The quintessential Kalis section is obviously Photosynthesis, on which reams have been written. Suffice to say, in my early 20s skate house, this was a key fixture in our pre-session inventory. That flatland fakie flip in the seaport line, venerated by Quartersnacks as one of the best committed to video, even made it onto a Ride Channel best-of (a site normally reserved for ridiculous headings referencing energy drink sponsors, dork tricks and handrail heroics).
A less obvious choice, certainly compared to Sixth Sense, the DC Video, Mindfield, or In Mono, is his section in Chicago’s Finest, a scene vid filmed in 2005 (that didn't emerge on the internet until 2012). However, this is worthy of inclusion for what it represents – rather than scouring the world for pristine plazas in Business Class, Kalis chooses a scene with potential, relocates and hunkers down to immerse himself like an obsessive method actor.
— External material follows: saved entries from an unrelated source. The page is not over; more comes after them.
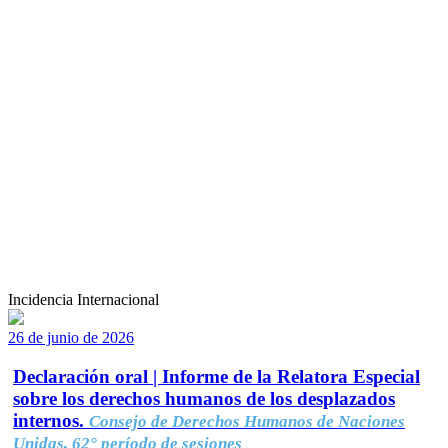
Incidencia Internacional
26 de junio de 2026
Declaración oral | Informe de la Relatora Especial
sobre los derechos humanos de los desplazados
internos.
Consejo de Derechos Humanos de Naciones
Unidas, 62° período de sesiones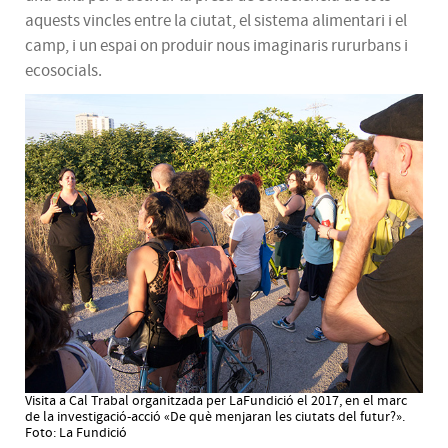
aquests vincles entre la ciutat, el sistema alimentari i el
camp, i un espai on produir nous imaginaris rururbans i
ecosocials.
Visita a Cal Trabal organitzada per LaFundició el 2017, en el marc
de la investigació-acció «De què menjaran les ciutats del futur?».
Foto: La Fundició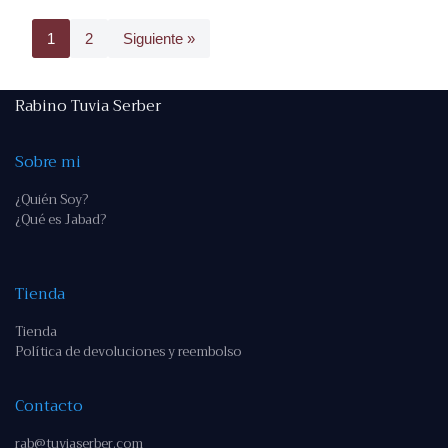
1
2
Siguiente »
Rabino Tuvia Serber
Sobre mi
¿Quién Soy?
¿Qué es Jabad?
Tienda
Tienda
Política de devoluciones y reembolso
Contacto
rab@tuviaserber.com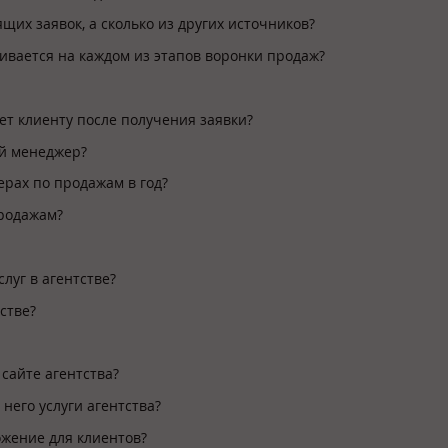
щих заявок, а сколько из других источников?
ливается на каждом из этапов воронки продаж?
ет клиенту после получения заявки?
ый менеджер?
ерах по продажам в год?
продажам?
луг в агентстве?
стве?
сайте агентства?
 него услуги агентства?
ожение для клиентов?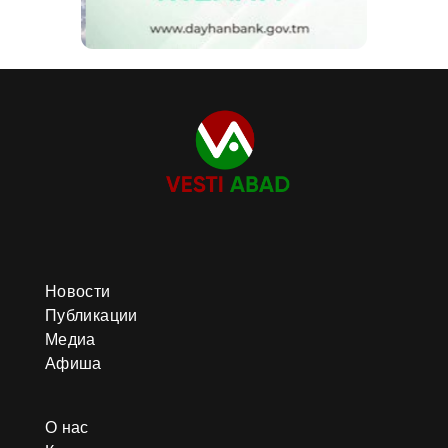
Новости
Публикации
Медиа
Афиша
О нас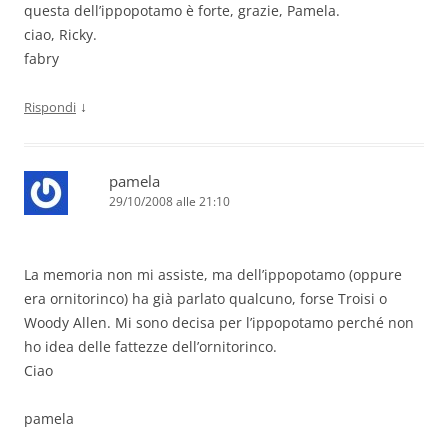
questa dell’ippopotamo è forte, grazie, Pamela.
ciao, Ricky.
fabry
↓
Rispondi
pamela
29/10/2008 alle 21:10
La memoria non mi assiste, ma dell’ippopotamo (oppure
era ornitorinco) ha già parlato qualcuno, forse Troisi o
Woody Allen. Mi sono decisa per l’ippopotamo perché non
ho idea delle fattezze dell’ornitorinco.
Ciao
pamela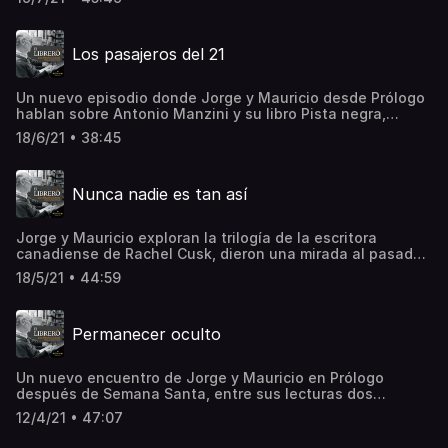
cuentos de ciencia ficción escrito por Ted Chiang y
también charlaron sobre una de las obras de Gabriel
García Márquez.See omnystudio.com/listener for privacy
Los pasajeros del 21
information.
Un nuevo episodio donde Jorge y Mauricio desde Prólogo
hablan sobre Antonio Manzini y su libro Pista negra,
también sobre La anomalía, novela del escritor francés
18/6/21 • 38:45
Hervé Le Tellier, del español Javier Cercas y su reciente
publicación Independencia, además de los cuentos de
Denis Johnson.See omnystudio.com/listener for privacy
Nunca nadie es tan así
information.
Jorge y Mauricio exploran la trilogía de la escritora
canadiense de Rachel Cusk, dieron una mirada al pasado
para reseñar El pretendiente americano de Marck Twain,
18/5/21 • 44:59
además de los relatos de la guerra civil española Manuel
Chaves Nogales.See omnystudio.com/listener for privacy
information.
Permanecer oculto
Un nuevo encuentro de Jorge y Mauricio en Prólogo
después de Semana Santa, entre sus lecturas dos
escritoras argentinas Aurora Venturini con su libro Las
12/4/21 • 47:07
primas y Agustina Bazterrica y su Cadaver
Exquisito.También las impresiones sobre Elena Ferrante y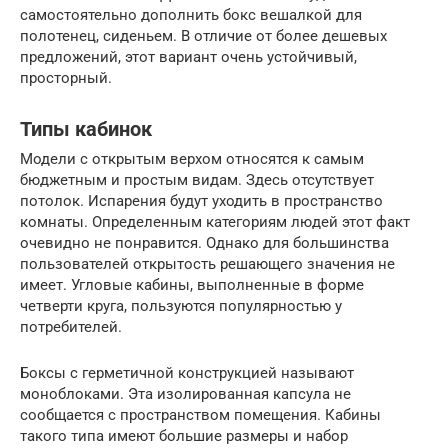
самостоятельно дополнить бокс вешалкой для
полотенец, сиденьем. В отличие от более дешевых
предложений, этот вариант очень устойчивый,
просторный.
Типы кабинок
Модели с открытым верхом относятся к самым
бюджетным и простым видам. Здесь отсутствует
потолок. Испарения будут уходить в пространство
комнаты. Определенным категориям людей этот факт
очевидно не понравится. Однако для большинства
пользователей открытость решающего значения не
имеет. Угловые кабины, выполненные в форме
четверти круга, пользуются популярностью у
потребителей.
Боксы с герметичной конструкцией называют
моноблоками. Эта изолированная капсула не
сообщается с пространством помещения. Кабины
такого типа имеют большие размеры и набор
In the end Chicago didn't work out as the next Philly after Love Park was done, but this move doubtless gave the scene a shot in the arm and us an unexpectedly dope section.
Ending on a relatively recent section, the surprise release of DGK’s Parental Advisory at the end of 2012 (surprising as it dropped with almost no fanfare amidst the Pretty Sweet blockbuster campaign) included eye popping parts from OGs Marcus and Kalis, somewhat making up for the lack of legends in the aforementioned Girl Video. This section is dope - with a switch bigspin heelflip across a long roadgap and the signature tres flip thrown into a signature nosebluntslide, foreshadowing many more years of turbocharge in the pop n’ snap as well as the muscle car.